> [Your goal] Find all lines below containing the string "search" and return them.

> [Records supplied]
_____
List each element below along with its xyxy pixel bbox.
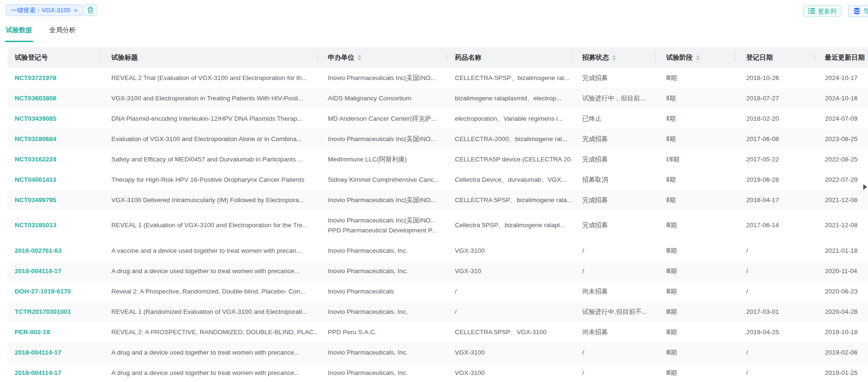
trial-phase: Ⅲ期 [655, 287, 735, 296]
last-update-date: 2020-06-23 [815, 287, 868, 296]
trial-id-link[interactable]: 2018-004114-17 [15, 369, 61, 376]
trial-id-link[interactable]: NCT03439085 [15, 115, 56, 122]
recruit-status: / [571, 267, 655, 276]
trials-table: 试验登记号 试验标题 申办单位 药品名称 招募状态 试验阶段 登记日期 最近更新… [8, 47, 868, 382]
tab-trial-data[interactable]: 试验数据 [5, 25, 33, 41]
trial-phase: Ⅲ期 [655, 348, 735, 357]
trial-id-link[interactable]: DOH-27-1019-6170 [15, 288, 71, 295]
register-date: 2017-05-22 [735, 155, 815, 164]
trial-title: Reveal 2: A Prospective, Randomized, Dou… [99, 287, 317, 296]
trial-phase: Ⅰ/Ⅱ期 [655, 155, 735, 164]
recruit-status: 尚未招募 [571, 287, 655, 296]
column-header: 药品名称 [446, 47, 571, 68]
trial-title: A drug and a device used together to tre… [99, 348, 317, 357]
last-update-date: 2019-02-06 [815, 348, 868, 357]
last-update-date: 2019-10-18 [815, 328, 868, 337]
recruit-status: 完成招募 [571, 134, 655, 144]
table-row: 2018-004114-17 A drug and a device used … [8, 342, 868, 363]
trial-id-link[interactable]: PER-002-19 [15, 329, 50, 336]
column-header[interactable]: 招募状态 [571, 47, 655, 68]
recruit-status: 试验进行中,但目前不... [571, 307, 655, 317]
register-date: 2018-04-17 [735, 195, 815, 205]
register-date: / [735, 267, 815, 276]
recruit-status: 完成招募 [571, 73, 655, 83]
trial-id-link[interactable]: 2018-004114-17 [15, 349, 61, 356]
table-row: NCT03603808 VGX-3100 and Electroporation… [8, 88, 868, 108]
table-row: 2018-004114-17 A drug and a device used … [8, 261, 868, 281]
trial-id-link[interactable]: NCT03603808 [15, 95, 56, 102]
trial-id-link[interactable]: NCT03499795 [15, 196, 56, 204]
column-header: 试验登记号 [8, 47, 99, 68]
register-date: 2017-06-14 [735, 221, 815, 230]
column-header[interactable]: 申办单位 [317, 47, 446, 68]
column-header: 最近更新日期 [815, 47, 868, 68]
trial-id-link[interactable]: NCT03162224 [15, 156, 56, 163]
trial-phase: Ⅱ期 [655, 195, 735, 205]
drug-name: VGX-3100 [446, 368, 571, 378]
column-header[interactable]: 试验阶段 [655, 47, 735, 68]
recruit-status: 已终止 [571, 114, 655, 124]
column-header-label: 试验阶段 [666, 53, 693, 62]
table-row: NCT03185013 REVEAL 1 (Evaluation of VGX-… [8, 210, 868, 240]
column-list-icon [808, 8, 815, 14]
close-icon[interactable]: × [74, 7, 78, 14]
recruit-status: / [571, 246, 655, 256]
trial-id-link[interactable]: NCT04001413 [15, 176, 56, 183]
recruit-status: 完成招募 [571, 221, 655, 230]
last-update-date: 2022-07-29 [815, 175, 868, 185]
drug-name: CELLECTRA 5PSP、VGX-3100 [446, 328, 571, 337]
drug-name: VGX-3100 [446, 246, 571, 256]
sponsor-name: MedImmune LLC(阿斯利康) [317, 154, 446, 164]
scroll-right-indicator-icon[interactable] [863, 184, 867, 190]
drug-name: CELLECTRA-5PSP、bizalimogene ral... [446, 73, 571, 83]
sponsor-name: PPD Peru S.A.C. [317, 327, 446, 337]
drug-name: / [446, 287, 571, 296]
quick-search-tag[interactable]: 一键搜索：VGX-3100 × [6, 4, 83, 16]
table-row: DOH-27-1019-6170 Reveal 2: A Prospective… [8, 281, 868, 302]
column-header: 试验标题 [99, 47, 317, 68]
sort-icon[interactable] [358, 55, 362, 61]
trial-title: A drug and a device used together to tre… [99, 267, 317, 276]
trial-title: VGX-3100 and Electroporation in Treating… [99, 94, 317, 103]
trial-id-link[interactable]: NCT03185013 [15, 222, 56, 229]
column-header-label: 试验登记号 [15, 53, 48, 62]
register-date: 2019-04-25 [735, 328, 815, 337]
clear-search-button[interactable] [84, 4, 97, 16]
recruit-status: 完成招募 [571, 195, 655, 205]
table-row: NCT04001413 Therapy for High-Risk HPV 16… [8, 169, 868, 190]
more-columns-label: 更多列 [818, 7, 836, 16]
trial-phase: Ⅲ期 [655, 368, 735, 378]
recruit-status: 完成招募 [571, 155, 655, 164]
drug-name: Cellectra 5PSP、bizalimogene ralapl... [446, 221, 571, 230]
sort-icon[interactable] [696, 55, 700, 61]
export-button[interactable]: 导出 [848, 5, 868, 17]
sort-icon[interactable] [612, 55, 616, 61]
last-update-date: 2020-04-28 [815, 307, 868, 317]
last-update-date: 2024-10-17 [815, 73, 868, 83]
sponsor-name: Inovio Pharmaceuticals Inc(美国INO... [317, 134, 446, 144]
trial-id-link[interactable]: NCT03721978 [15, 74, 56, 81]
table-row: 2016-002761-63 A vaccine and a device us… [8, 240, 868, 261]
register-date: 2018-10-26 [735, 73, 815, 83]
trial-id-link[interactable]: NCT03180684 [15, 135, 56, 142]
more-columns-button[interactable]: 更多列 [803, 5, 841, 17]
table-row: PER-002-19 REVEAL 2: A PROSPECTIVE, RAND… [8, 322, 868, 342]
trial-id-link[interactable]: 2018-004114-17 [15, 267, 61, 275]
register-date: 2017-03-01 [735, 307, 815, 317]
column-header-label: 登记日期 [746, 53, 773, 62]
last-update-date: 2024-10-16 [815, 94, 868, 103]
trial-id-link[interactable]: TCTR20170301001 [15, 308, 71, 315]
drug-name: / [446, 307, 571, 317]
recruit-status: / [571, 348, 655, 357]
trial-title: REVEAL 1 (Randomized Evaluation of VGX-3… [99, 307, 317, 317]
trial-title: DNA Plasmid-encoding Interleukin-12/HPV … [99, 114, 317, 124]
trial-id-link[interactable]: 2016-002761-63 [15, 247, 62, 254]
register-date: / [735, 246, 815, 256]
table-row: NCT03721978 REVEAL 2 Trial (Evaluation o… [8, 68, 868, 88]
table-body: NCT03721978 REVEAL 2 Trial (Evaluation o… [8, 68, 868, 382]
drug-name: electroporation、Variable regimens i... [446, 114, 571, 124]
trial-phase: Ⅲ期 [655, 73, 735, 83]
last-update-date: 2021-01-18 [815, 246, 868, 256]
column-header-label: 申办单位 [328, 53, 354, 62]
tab-global-analysis[interactable]: 全局分析 [48, 25, 77, 41]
_____
> [Problem solution]
quick-search-tag[interactable]: 一键搜索：VGX-3100 × [6, 4, 83, 16]
clear-search-button[interactable] [84, 4, 97, 16]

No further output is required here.